WHAT YOU ARE ASKED TO DO: Using the material below, write out every entry exactly.

RECORDS FOR THE TASK:
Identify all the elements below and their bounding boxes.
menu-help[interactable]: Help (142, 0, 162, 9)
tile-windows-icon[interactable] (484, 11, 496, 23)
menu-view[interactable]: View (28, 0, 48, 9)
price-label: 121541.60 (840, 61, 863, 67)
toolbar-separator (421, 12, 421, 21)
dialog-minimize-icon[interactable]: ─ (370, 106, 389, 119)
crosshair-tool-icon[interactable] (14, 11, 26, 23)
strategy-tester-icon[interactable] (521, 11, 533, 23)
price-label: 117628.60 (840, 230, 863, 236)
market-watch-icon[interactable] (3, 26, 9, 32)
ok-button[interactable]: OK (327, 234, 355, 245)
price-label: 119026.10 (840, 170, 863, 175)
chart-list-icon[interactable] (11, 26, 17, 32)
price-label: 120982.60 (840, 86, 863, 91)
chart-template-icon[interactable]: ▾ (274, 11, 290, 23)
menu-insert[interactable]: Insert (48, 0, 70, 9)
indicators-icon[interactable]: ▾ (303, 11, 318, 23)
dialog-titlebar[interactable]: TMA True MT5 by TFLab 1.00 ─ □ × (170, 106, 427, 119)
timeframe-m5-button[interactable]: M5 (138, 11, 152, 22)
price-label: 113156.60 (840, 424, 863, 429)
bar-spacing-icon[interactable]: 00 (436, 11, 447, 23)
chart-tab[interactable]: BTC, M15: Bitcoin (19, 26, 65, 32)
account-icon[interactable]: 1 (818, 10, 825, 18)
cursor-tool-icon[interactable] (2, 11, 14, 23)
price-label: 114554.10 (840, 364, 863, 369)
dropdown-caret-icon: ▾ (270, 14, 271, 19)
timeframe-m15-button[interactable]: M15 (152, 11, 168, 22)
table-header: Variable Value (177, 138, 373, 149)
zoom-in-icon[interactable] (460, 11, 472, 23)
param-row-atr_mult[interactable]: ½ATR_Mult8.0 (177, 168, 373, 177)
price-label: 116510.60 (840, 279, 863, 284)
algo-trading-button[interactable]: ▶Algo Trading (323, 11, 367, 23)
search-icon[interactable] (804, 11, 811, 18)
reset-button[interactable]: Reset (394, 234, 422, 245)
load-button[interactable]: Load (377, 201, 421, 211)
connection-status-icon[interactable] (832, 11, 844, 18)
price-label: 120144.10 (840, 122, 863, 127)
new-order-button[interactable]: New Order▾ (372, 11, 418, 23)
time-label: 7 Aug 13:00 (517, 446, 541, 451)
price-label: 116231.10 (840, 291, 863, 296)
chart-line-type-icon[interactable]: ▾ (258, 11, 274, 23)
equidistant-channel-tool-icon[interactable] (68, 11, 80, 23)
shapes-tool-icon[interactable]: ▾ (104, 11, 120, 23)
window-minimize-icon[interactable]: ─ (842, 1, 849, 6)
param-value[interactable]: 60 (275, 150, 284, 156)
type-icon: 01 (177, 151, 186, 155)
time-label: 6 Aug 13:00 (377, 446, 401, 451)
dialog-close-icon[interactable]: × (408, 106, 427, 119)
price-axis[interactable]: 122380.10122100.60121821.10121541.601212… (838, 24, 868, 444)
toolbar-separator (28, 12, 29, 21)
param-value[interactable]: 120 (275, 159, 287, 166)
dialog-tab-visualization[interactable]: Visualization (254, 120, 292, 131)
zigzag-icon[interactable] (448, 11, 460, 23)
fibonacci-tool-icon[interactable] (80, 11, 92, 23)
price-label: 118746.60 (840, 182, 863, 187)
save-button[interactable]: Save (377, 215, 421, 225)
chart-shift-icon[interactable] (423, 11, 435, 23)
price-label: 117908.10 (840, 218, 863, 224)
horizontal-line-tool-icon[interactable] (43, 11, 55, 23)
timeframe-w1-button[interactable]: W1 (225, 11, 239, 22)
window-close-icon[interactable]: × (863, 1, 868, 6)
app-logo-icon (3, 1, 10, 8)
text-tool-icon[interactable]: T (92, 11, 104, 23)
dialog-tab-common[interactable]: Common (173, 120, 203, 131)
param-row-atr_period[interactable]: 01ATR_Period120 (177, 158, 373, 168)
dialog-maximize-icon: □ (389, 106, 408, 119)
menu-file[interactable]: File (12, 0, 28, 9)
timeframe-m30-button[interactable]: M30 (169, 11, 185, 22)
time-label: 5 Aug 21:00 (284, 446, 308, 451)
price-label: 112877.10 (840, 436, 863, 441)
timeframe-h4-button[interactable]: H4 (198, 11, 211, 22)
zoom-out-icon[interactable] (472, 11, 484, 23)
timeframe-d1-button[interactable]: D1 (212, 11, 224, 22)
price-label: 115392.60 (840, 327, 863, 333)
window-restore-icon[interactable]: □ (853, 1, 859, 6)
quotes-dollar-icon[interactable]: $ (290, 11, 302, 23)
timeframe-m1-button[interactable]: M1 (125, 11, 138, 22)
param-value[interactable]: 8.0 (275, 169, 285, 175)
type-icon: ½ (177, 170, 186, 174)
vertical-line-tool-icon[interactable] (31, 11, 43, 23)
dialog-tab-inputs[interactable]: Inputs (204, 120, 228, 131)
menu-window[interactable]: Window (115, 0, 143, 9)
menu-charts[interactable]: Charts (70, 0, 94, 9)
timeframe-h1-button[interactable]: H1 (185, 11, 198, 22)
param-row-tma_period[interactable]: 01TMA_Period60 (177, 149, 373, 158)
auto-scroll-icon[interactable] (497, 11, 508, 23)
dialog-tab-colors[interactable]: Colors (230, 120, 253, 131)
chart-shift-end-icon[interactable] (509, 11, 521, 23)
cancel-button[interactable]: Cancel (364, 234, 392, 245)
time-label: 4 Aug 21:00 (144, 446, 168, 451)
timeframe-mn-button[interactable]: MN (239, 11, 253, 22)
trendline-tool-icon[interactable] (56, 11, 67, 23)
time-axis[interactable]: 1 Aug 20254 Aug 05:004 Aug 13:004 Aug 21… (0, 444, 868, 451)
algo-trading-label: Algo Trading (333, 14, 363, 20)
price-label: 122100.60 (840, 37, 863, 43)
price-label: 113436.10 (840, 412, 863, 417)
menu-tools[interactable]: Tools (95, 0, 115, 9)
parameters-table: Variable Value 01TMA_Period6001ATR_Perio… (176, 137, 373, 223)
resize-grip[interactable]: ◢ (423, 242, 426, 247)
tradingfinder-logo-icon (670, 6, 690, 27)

EXPECTED ANSWER:
Identify all the elements below and their bounding boxes.
menu-help[interactable]: Help (142, 0, 162, 9)
tile-windows-icon[interactable] (484, 11, 496, 23)
menu-view[interactable]: View (28, 0, 48, 9)
price-label: 121541.60 (840, 61, 863, 67)
toolbar-separator (421, 12, 421, 21)
dialog-minimize-icon[interactable]: ─ (370, 106, 389, 119)
crosshair-tool-icon[interactable] (14, 11, 26, 23)
strategy-tester-icon[interactable] (521, 11, 533, 23)
price-label: 117628.60 (840, 230, 863, 236)
market-watch-icon[interactable] (3, 26, 9, 32)
ok-button[interactable]: OK (327, 234, 355, 245)
price-label: 119026.10 (840, 170, 863, 175)
chart-list-icon[interactable] (11, 26, 17, 32)
price-label: 120982.60 (840, 86, 863, 91)
chart-template-icon[interactable]: ▾ (274, 11, 290, 23)
menu-insert[interactable]: Insert (48, 0, 70, 9)
indicators-icon[interactable]: ▾ (303, 11, 318, 23)
dialog-titlebar[interactable]: TMA True MT5 by TFLab 1.00 ─ □ × (170, 106, 427, 119)
timeframe-m5-button[interactable]: M5 (138, 11, 152, 22)
price-label: 113156.60 (840, 424, 863, 429)
bar-spacing-icon[interactable]: 00 (436, 11, 447, 23)
chart-tab[interactable]: BTC, M15: Bitcoin (19, 26, 65, 32)
account-icon[interactable]: 1 (818, 10, 825, 18)
cursor-tool-icon[interactable] (2, 11, 14, 23)
price-label: 114554.10 (840, 364, 863, 369)
dropdown-caret-icon: ▾ (270, 14, 271, 19)
timeframe-m15-button[interactable]: M15 (152, 11, 168, 22)
table-header: Variable Value (177, 138, 373, 149)
zoom-in-icon[interactable] (460, 11, 472, 23)
param-row-atr_mult[interactable]: ½ATR_Mult8.0 (177, 168, 373, 177)
price-label: 116510.60 (840, 279, 863, 284)
algo-trading-button[interactable]: ▶Algo Trading (323, 11, 367, 23)
search-icon[interactable] (804, 11, 811, 18)
reset-button[interactable]: Reset (394, 234, 422, 245)
load-button[interactable]: Load (377, 201, 421, 211)
connection-status-icon[interactable] (832, 11, 844, 18)
price-label: 120144.10 (840, 122, 863, 127)
new-order-button[interactable]: New Order▾ (372, 11, 418, 23)
time-label: 7 Aug 13:00 (517, 446, 541, 451)
price-label: 116231.10 (840, 291, 863, 296)
chart-line-type-icon[interactable]: ▾ (258, 11, 274, 23)
equidistant-channel-tool-icon[interactable] (68, 11, 80, 23)
shapes-tool-icon[interactable]: ▾ (104, 11, 120, 23)
window-minimize-icon[interactable]: ─ (842, 1, 849, 6)
param-value[interactable]: 60 (275, 150, 284, 156)
type-icon: 01 (177, 151, 186, 155)
time-label: 6 Aug 13:00 (377, 446, 401, 451)
dialog-close-icon[interactable]: × (408, 106, 427, 119)
price-axis[interactable]: 122380.10122100.60121821.10121541.601212… (838, 24, 868, 444)
toolbar-separator (28, 12, 29, 21)
param-value[interactable]: 120 (275, 159, 287, 166)
dialog-tab-visualization[interactable]: Visualization (254, 120, 292, 131)
zigzag-icon[interactable] (448, 11, 460, 23)
fibonacci-tool-icon[interactable] (80, 11, 92, 23)
price-label: 118746.60 (840, 182, 863, 187)
save-button[interactable]: Save (377, 215, 421, 225)
chart-shift-icon[interactable] (423, 11, 435, 23)
price-label: 117908.10 (840, 218, 863, 224)
horizontal-line-tool-icon[interactable] (43, 11, 55, 23)
timeframe-w1-button[interactable]: W1 (225, 11, 239, 22)
window-close-icon[interactable]: × (863, 1, 868, 6)
app-logo-icon (3, 1, 10, 8)
text-tool-icon[interactable]: T (92, 11, 104, 23)
dialog-tab-common[interactable]: Common (173, 120, 203, 131)
param-row-atr_period[interactable]: 01ATR_Period120 (177, 158, 373, 168)
dialog-maximize-icon: □ (389, 106, 408, 119)
menu-file[interactable]: File (12, 0, 28, 9)
timeframe-m30-button[interactable]: M30 (169, 11, 185, 22)
time-label: 5 Aug 21:00 (284, 446, 308, 451)
price-label: 112877.10 (840, 436, 863, 441)
timeframe-h4-button[interactable]: H4 (198, 11, 211, 22)
zoom-out-icon[interactable] (472, 11, 484, 23)
timeframe-d1-button[interactable]: D1 (212, 11, 224, 22)
price-label: 115392.60 (840, 327, 863, 333)
window-restore-icon[interactable]: □ (853, 1, 859, 6)
quotes-dollar-icon[interactable]: $ (290, 11, 302, 23)
timeframe-m1-button[interactable]: M1 (125, 11, 138, 22)
param-value[interactable]: 8.0 (275, 169, 285, 175)
type-icon: ½ (177, 170, 186, 174)
vertical-line-tool-icon[interactable] (31, 11, 43, 23)
dialog-tab-inputs[interactable]: Inputs (204, 120, 228, 131)
menu-window[interactable]: Window (115, 0, 143, 9)
menu-charts[interactable]: Charts (70, 0, 94, 9)
timeframe-h1-button[interactable]: H1 (185, 11, 198, 22)
param-row-tma_period[interactable]: 01TMA_Period60 (177, 149, 373, 158)
auto-scroll-icon[interactable] (497, 11, 508, 23)
dialog-tab-colors[interactable]: Colors (230, 120, 253, 131)
chart-shift-end-icon[interactable] (509, 11, 521, 23)
cancel-button[interactable]: Cancel (364, 234, 392, 245)
time-label: 4 Aug 21:00 (144, 446, 168, 451)
timeframe-mn-button[interactable]: MN (239, 11, 253, 22)
trendline-tool-icon[interactable] (56, 11, 67, 23)
time-axis[interactable]: 1 Aug 20254 Aug 05:004 Aug 13:004 Aug 21… (0, 444, 868, 451)
algo-trading-label: Algo Trading (333, 14, 363, 20)
price-label: 122100.60 (840, 37, 863, 43)
price-label: 113436.10 (840, 412, 863, 417)
menu-tools[interactable]: Tools (95, 0, 115, 9)
parameters-table: Variable Value 01TMA_Period6001ATR_Perio… (176, 137, 373, 223)
resize-grip[interactable]: ◢ (423, 242, 426, 247)
tradingfinder-logo-icon (670, 6, 690, 27)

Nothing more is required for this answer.